Теперь в оккупированном Калинине он не был Нефедовым. В кармане у него лежали новые документы, оформленные на Наумова. В тот день, когда произошла эта первая встреча в захваченном врагом городе, Николай твердо решил: хватит отсиживаться, хватит глядеть на эти бесчинства — пора начинать действовать. Но с чего начинать? С кем? Одну за другой он вспоминает фамилии ребят, которые должны были остаться в городе и на которых можно было положиться. Виктор Пылаев — этот не подведет. Сегодня вечером можно обо всем договориться.
Смеркалось. Николай с беспокойством прислушивался к недалеким выстрелам, осторожно выглядывал в окно: удастся ли пройти парню? Но Виктор пришел, и не один. Привел двух товарищей. Николай внимательно посмотрел на них, подумал про себя: “Совсем мальчишки”. А Виктор уже бойко рассказывал Николаю о своих друзьях — Федоре Хохлове и Борисе Полеве. Оказалось, что все трое учились в одной школе, восемнадцатой средней. Когда немцы подходили к Калинину и в школе прекратились занятия, ребята решили: останутся в городе, будут бить фашистов.
Заметив недоверчивый взгляд Николая, Виктор заявил:
— На них, как на меня, можешь положиться — не подведут.
В тот вечер в подвале флигеля во дворе дома № 14/28 по улице Урицкого при свете маленькой керосиновой лампы состоялось первое совещание подпольной группы.
— Что будем делать? — спросил у ребят Николай.
— Как что?
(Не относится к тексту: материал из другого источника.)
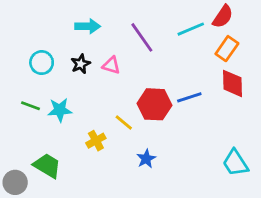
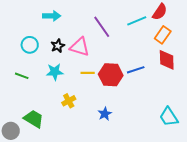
cyan arrow: (88, 26) -> (52, 16), moved
pink triangle: (111, 65) -> (80, 47), size x1.5
cyan star: (60, 110) -> (55, 72), moved
yellow line: (124, 122) -> (88, 73), moved, turned -40

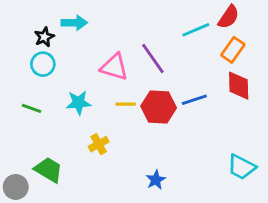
purple line: (102, 27) -> (153, 58), moved
black star: (58, 46) -> (44, 37), moved
blue star: (105, 114) -> (156, 180), moved
cyan trapezoid: (169, 117) -> (241, 167), turned -30

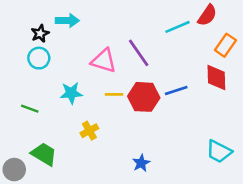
orange rectangle: (233, 50) -> (225, 45), moved
green line: (31, 108) -> (30, 109), moved

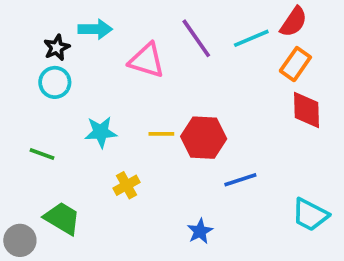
orange rectangle: (225, 45) -> (295, 64), moved
purple line: (139, 53) -> (196, 38), moved
pink triangle: (104, 61) -> (147, 60), moved
blue line: (176, 90) -> (240, 180), moved

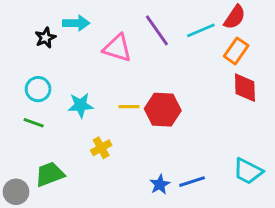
cyan circle: (55, 82) -> (38, 89), moved
blue line: (240, 180) -> (192, 182), moved
green trapezoid: (62, 218) -> (50, 174), turned -52

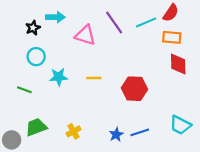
orange rectangle: (236, 51) -> (172, 37), turned 60
cyan circle: (38, 89) -> (36, 57), moved
red hexagon: (163, 110) -> (134, 89), moved
yellow cross: (101, 148) -> (74, 131), moved

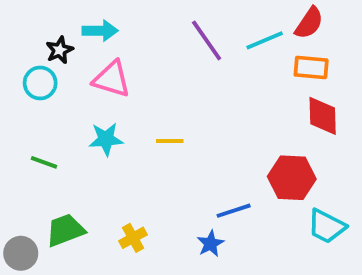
pink triangle: (85, 35) -> (112, 79), moved
cyan circle: (36, 57) -> (40, 83), moved
red hexagon: (134, 89) -> (292, 178), moved
blue line: (140, 132) -> (234, 211), moved

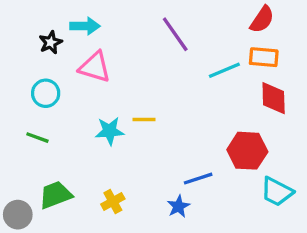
cyan line: (265, 40) -> (224, 70), moved
cyan circle: (40, 83) -> (46, 93), moved
cyan star: (106, 139) -> (110, 131), moved

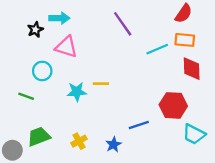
cyan circle: (46, 93) -> (42, 71), moved
blue star: (178, 206) -> (113, 145), moved

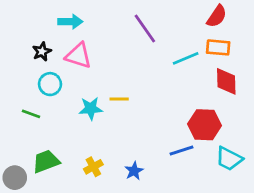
black star: (35, 30) -> (42, 52), moved
blue line: (139, 125) -> (182, 151), moved

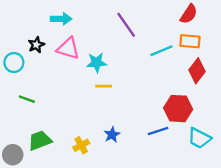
red diamond: (226, 81) -> (197, 71), turned 40
cyan circle: (50, 84) -> (14, 63), moved
cyan star: (91, 108) -> (97, 63), moved
blue star: (134, 171) -> (112, 135), moved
Добывать оружие и бить фашистов, — ответил за всех Виктор Пылаев.
Николай улыбнулся:
— Нет, ребята, так у нас дело не пойдет. Подпольная работа — нелегкая. Запомните: мы здесь остались не только для того, чтобы самим, своими собственными руками бить фашистов. Надо армии помогать.
Ребята было приуныли, и Николай решил их приободрить:
— Не огорчайтесь, дело и для нас найдется. Только ответьте мне: не струсите?
— Нет, — в один голос сказали ребята.
На этом и закончилась беседа. Каждый из них — и самый старший двадцатисемилетний Николай Нефедов, и ребята, которым только-только исполнилось по семнадцать-восемнадцать лет, — понял в тот вечер, что их четверых с этой минуты связывает не короткое знакомство, не горячий мальчишеский порыв — схватить поскорее оружие и бить врага. Отныне их соединила огромная ответственность перед народом, перед старшими товарищами, доверившими им это опаснейшее и ответственное дело, перед своими земляками. Соединило желание принести как можно больше пользы своей Родине.